THE Halcyon, the latest lavish British drama to hit our screens on the ABC, has been tipped as the next Downton Abbey.
The period piece follows the story of a bustling and glamorous five-star hotel at the centre of London society in the 1940s, portraying life through the prism of the Second World War and the impact it has on families, politics, relationships and work across every social strata.
While Downton-like success is yet to be determined, critics have already declared the hotel drama as 'worth checking into'.
Perhaps it's unsurprising then that award-winning actress Olivia Williams, like so many thespians who have established themselves primarily as movie actors, has been lured in by the ongoing golden age of television drama.

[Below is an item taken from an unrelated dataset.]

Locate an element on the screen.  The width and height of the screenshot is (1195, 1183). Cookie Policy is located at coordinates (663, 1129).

"Long-form television... this astounding thing where they give roles to 48-year-old women that would make a teenager beg," she says. "That did not happen when I was young. Women weren't protagonists, they weren't doctors and lawyers, and they are now. I got the last of the rich seam in movies and the first of the rich seam in television. I'm so very lucky and I don't underestimate that."

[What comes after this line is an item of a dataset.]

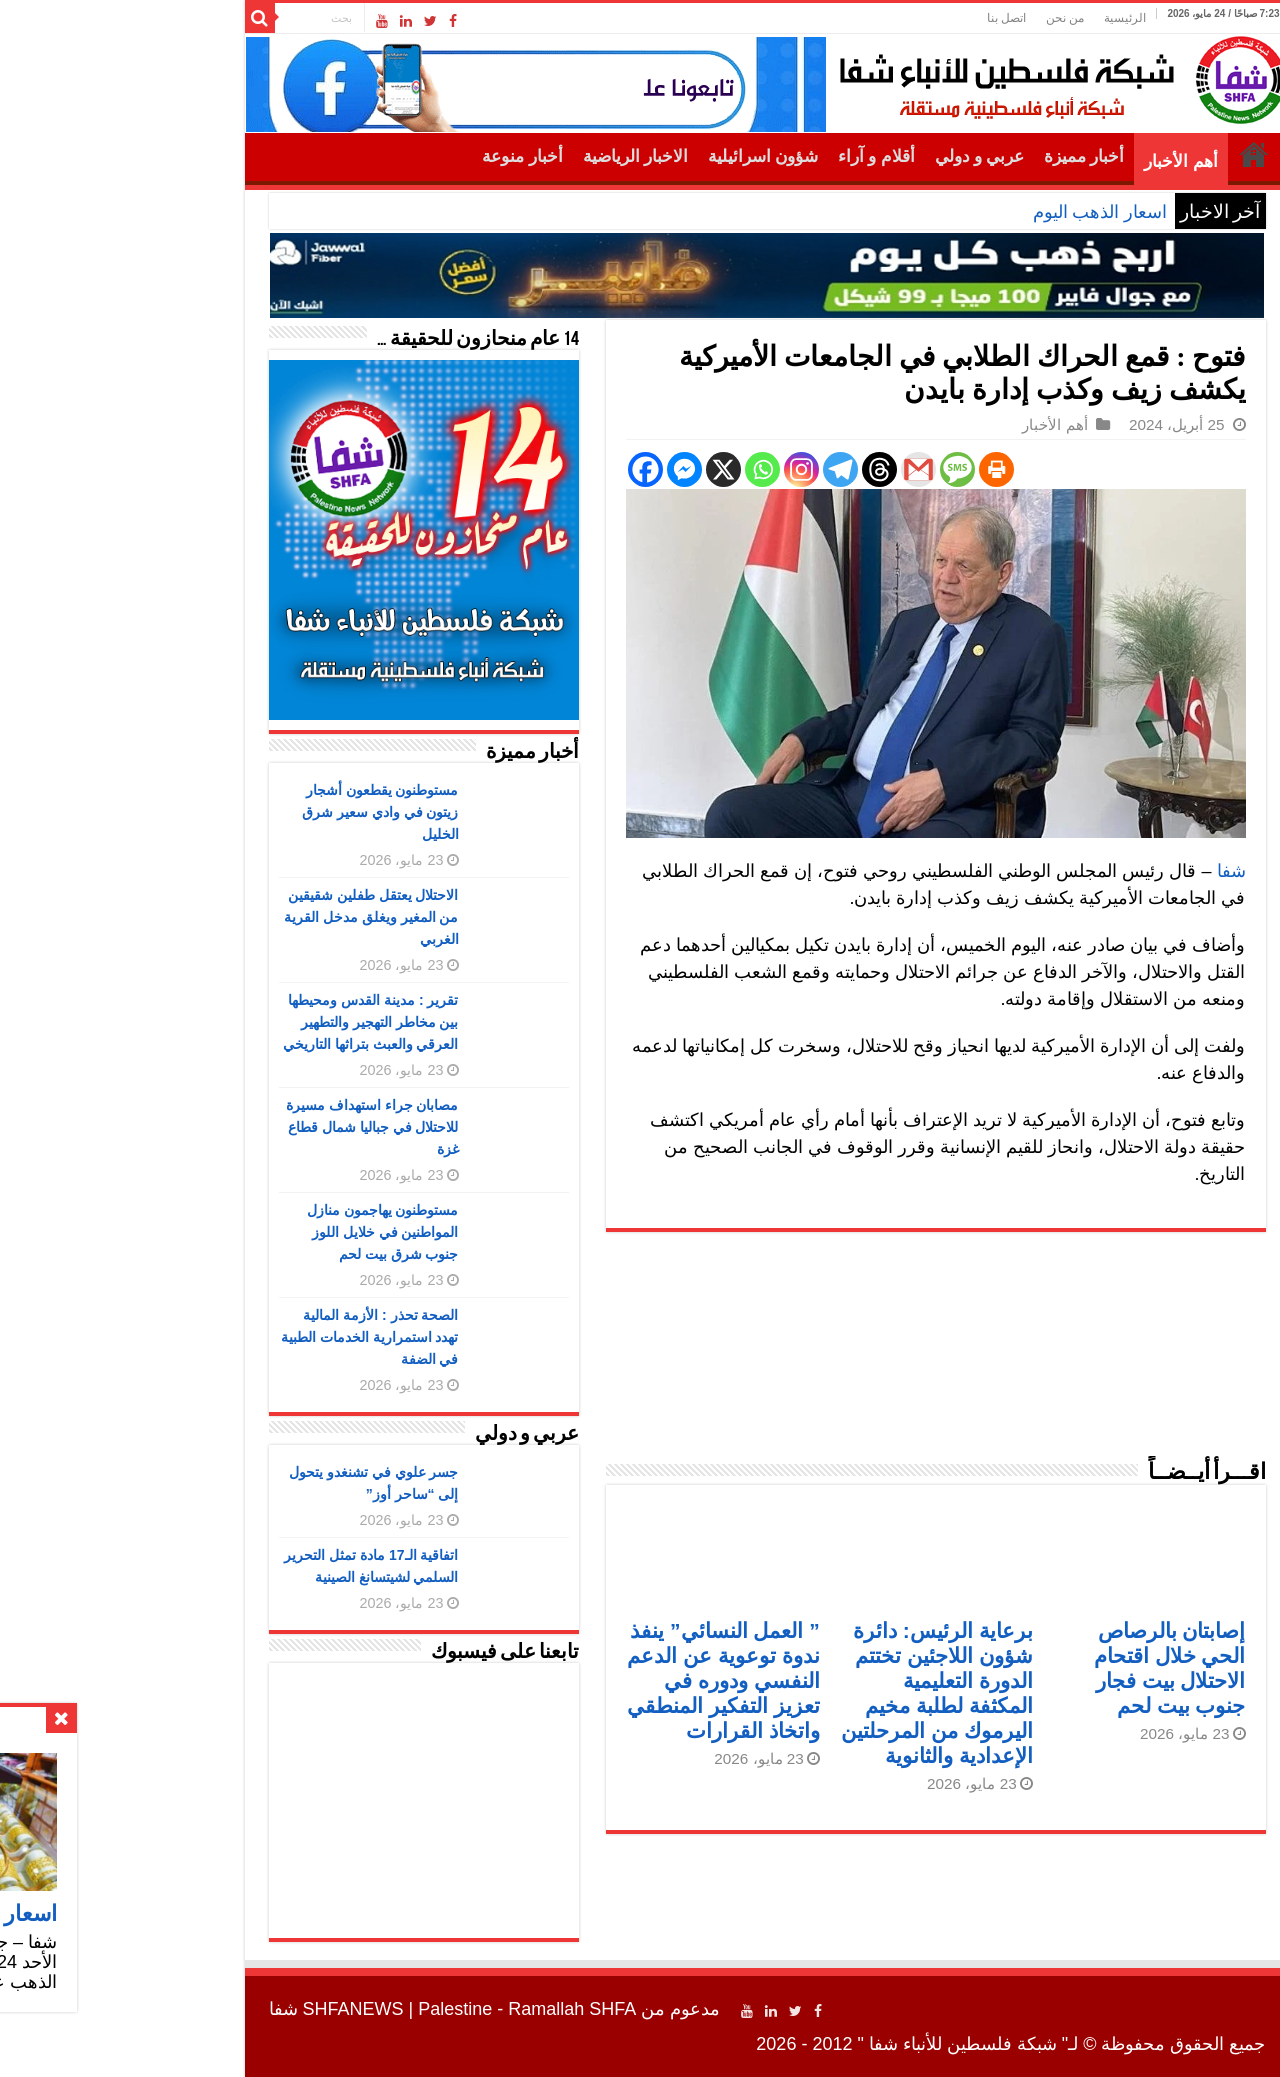 This screenshot has height=2077, width=1280. I want to click on شفا, so click(1104, 871).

Williams playis Lady Priscilla Hamilton, the long-suffering wife of the owner of a grand London hotel during the Blitz. Her husband, played by Alex Jennings, is a serial philanderer, while the well-heeled guests mainly despise Winston Churchill. This is the Downton Abbey upper-class compromised by appeasement - a spot more Kazuo Ishiguro than Julian Fellowes - and as such, perhaps not as wholesome as ITV's world-beating ratings juggernaut.
"That's what I liked about the show", says Williams. "It wasn't just trying to play the Dunkirk spirit, there are also Mosleyites and Love in a Cold Climate (the 1949 Nancy Mitford novel about an eccentric upper-class family), and there also the people who weren't doing good works during the war but dancing their way out of misery.
"According to my 101-year-old step-grandmother-in-law, you kept dancing. She would come down to the Hammersmith Palais to dance with black Canadians until her feet bled, and when bombs fell some people would shout 'take cover' and crawl under the tables while others kept dancing."
Williams herself has never seen a single episode of Downton's Crawley family saga.
"I simply read a script that seemed very dynamic, it was talking about swooping into a room with great music playing, through lots of bodies dancing. From what I understand about Downton, that's not how many episodes of its began."
But like Downton Abbey - and indeed ITV's recent Victoria - the cast of characters include both upstairs and downstairs - the bellboys and doormen. Somewhere in the middle is a general manager played, with his usual sly demeanour, by the great Steven Mackintosh.
"People left the country because there weren't enough people to staff the houses and moved into hotels in London", says Williams. "Lady Priscilla's not very likeable, which I like about her. 'The customer is always right' is not a phrase that would come easily to her lips."
The Halcyon airs Saturdays at 8.15pm on ABC1.